The proposed budget would also limit the payment of property transfer taxes. It prevents sellers from directly or indirectly transferring this responsibility to the buyer. In cases where taxes are not paid on time, the buyer must bear the costs, but can then take legal action against the seller.
Cuomo also proposed amending a 2019 law requiring certain property owners camouflaged by LLCs to disclose their true identities. The measure stipulates that owners, administrators and representatives of properties with one to four residential units disclose their names in a joint tax return. The governor would exempt real estate mutual funds, mutual funds, and publicly traded companies from the 2019 law.
Cuomo’s budget description includes projects where the total cost of its infrastructure plan is $ 306 billion. It would overhaul transportation systems, roads, bridges and airports, although some details have yet to be disclosed. Real estate industry groups say investing in infrastructure is key to New York’s economic recovery. It also improves property values.
The New York Real Estate Board just reported that housing starts have dropped to their lowest level in ten years.

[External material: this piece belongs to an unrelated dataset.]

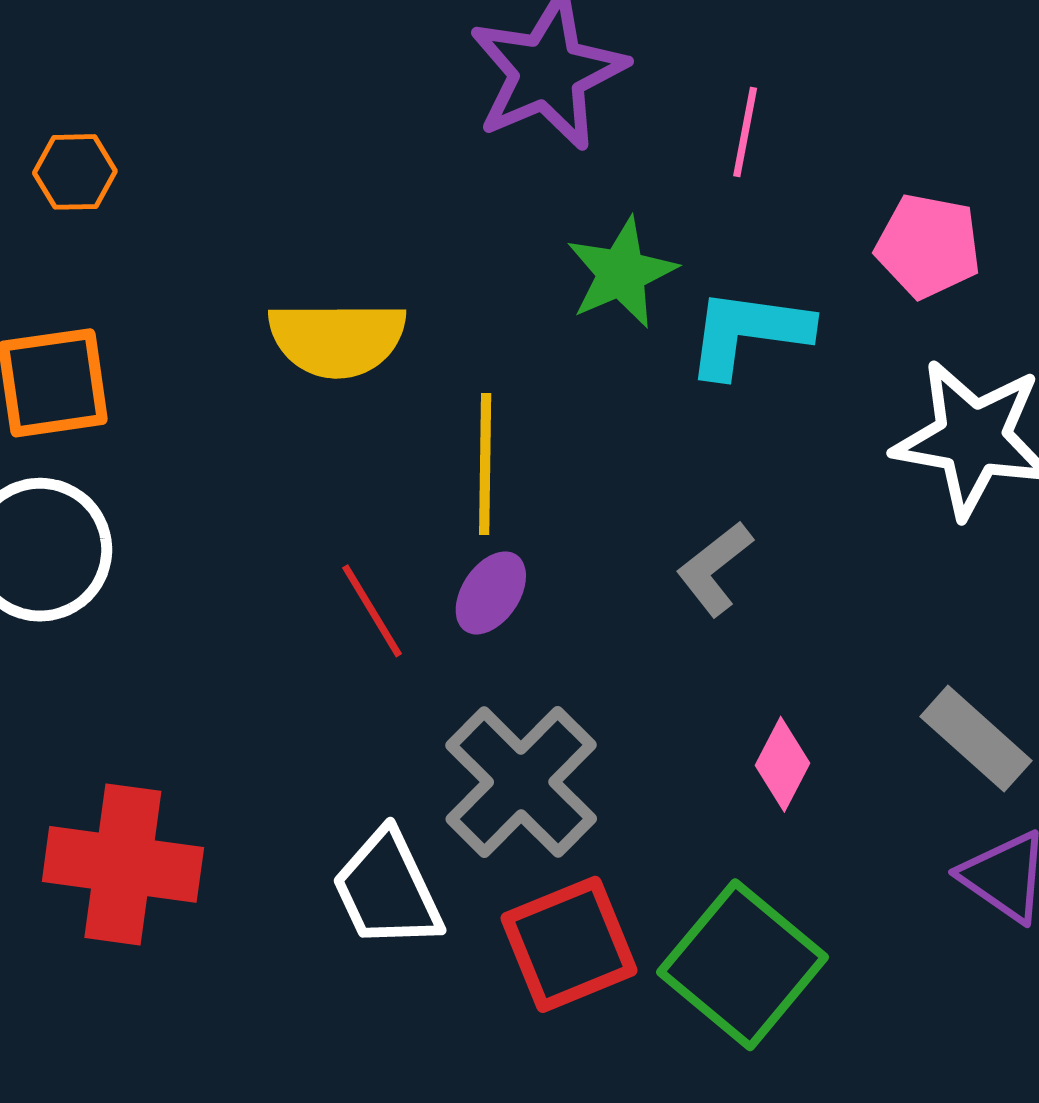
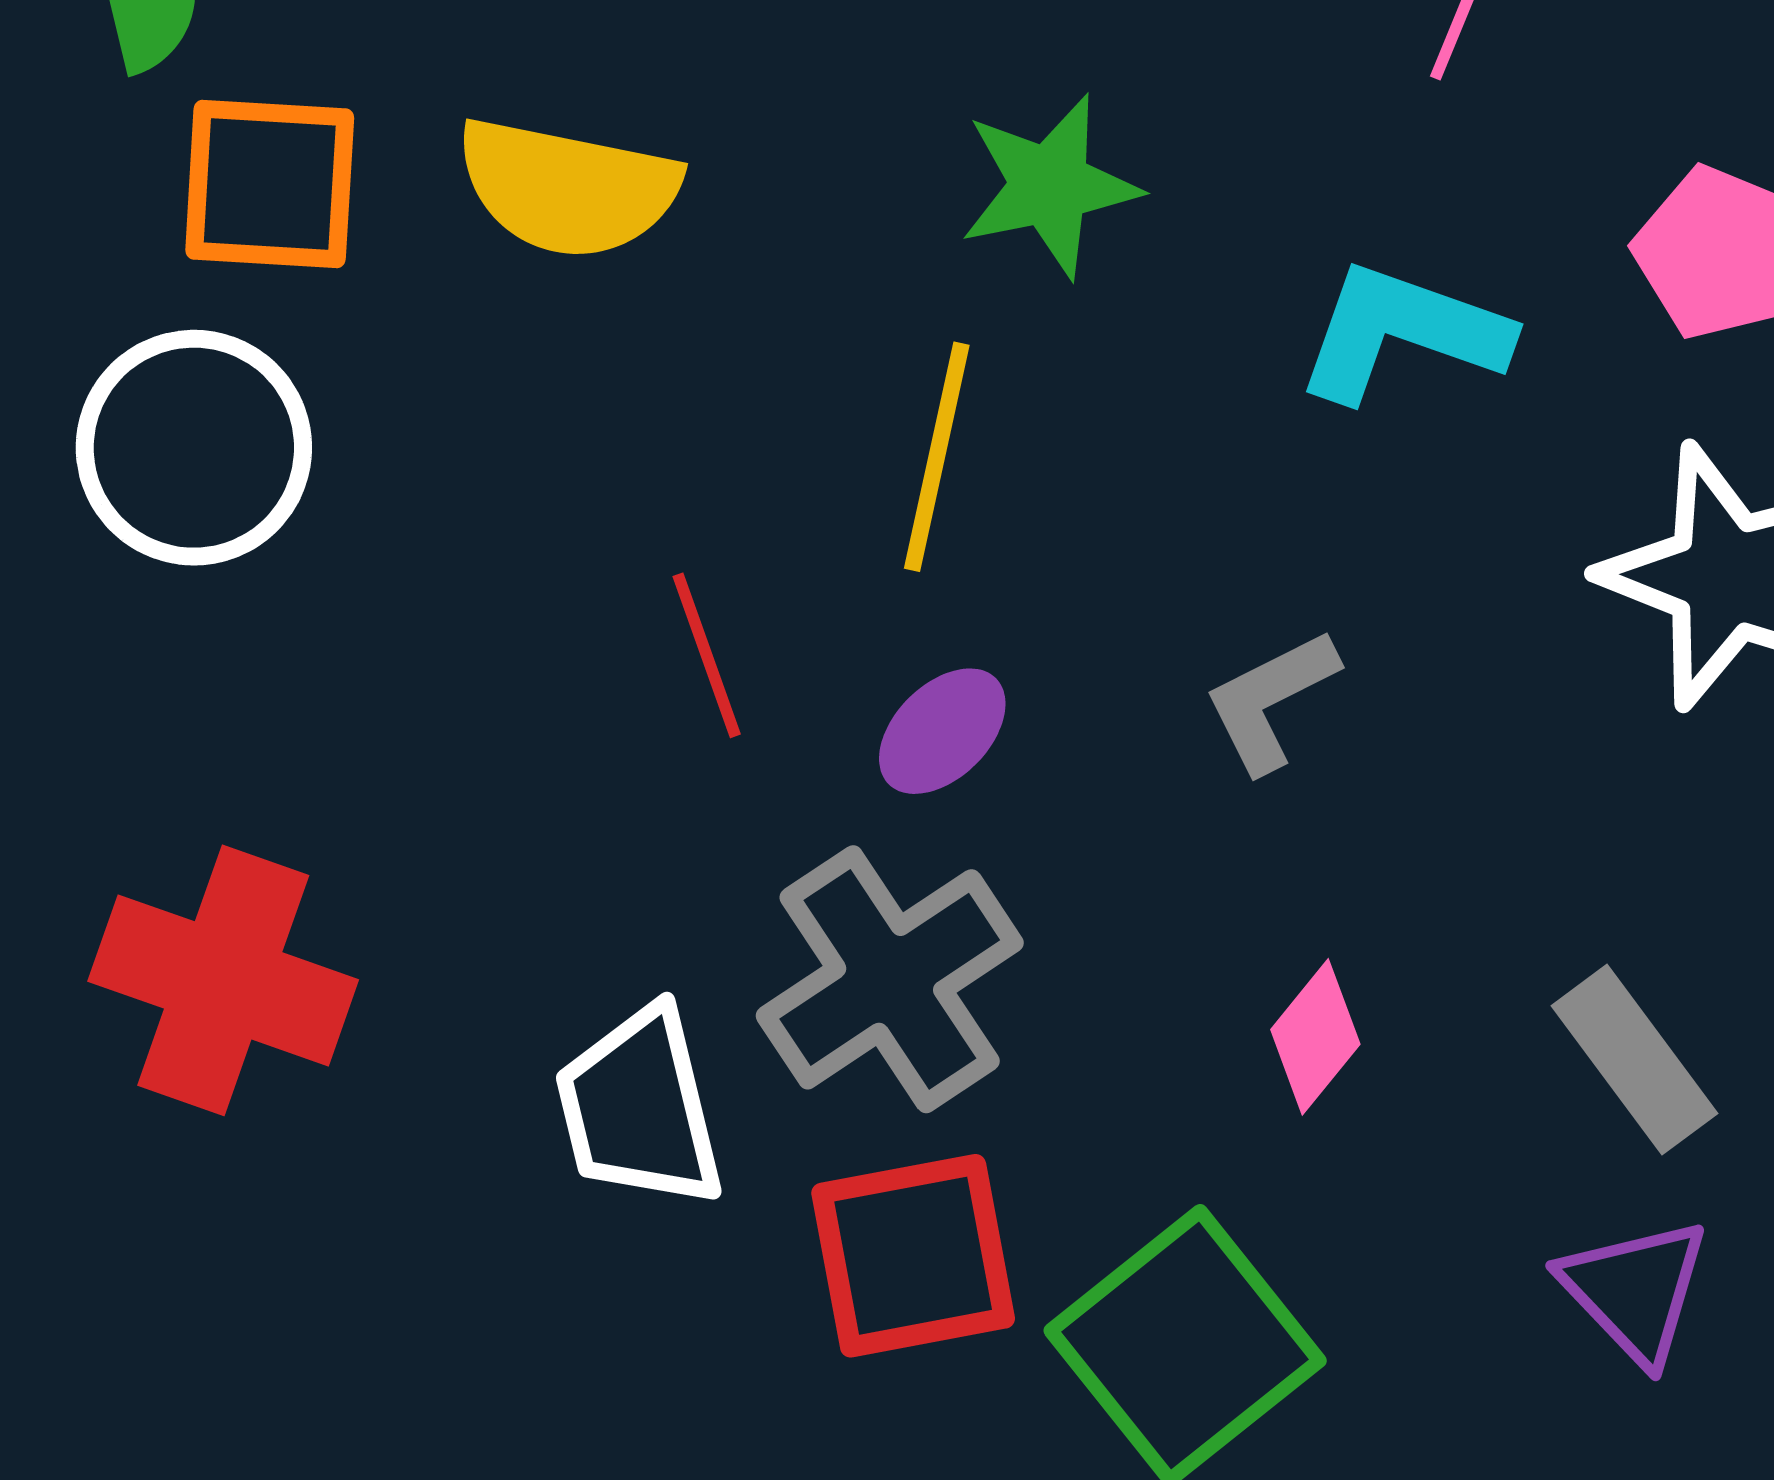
green star: (621, 273) -> (1050, 186), moved
yellow semicircle: (337, 339) -> (568, 188), moved
purple ellipse: (491, 593) -> (942, 731), moved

In 2020, the total area of new buildings in New York City was 28 percent lower than in 2019. The planned construction of residential units decreased by 17 percent to 27,402.
“Governor Cuomo, Senator [Charles] Schumer and President [Joe] Biden recognizes the importance of robust investment in new construction and infrastructure efforts as part of our recovery, ”said James Whelan, President of REBNY, in a press release. “We must all work together to make sure their initiatives can be implemented as soon as possible to get shovels in the ground and create tens of thousands of good jobs for New Yorkers.”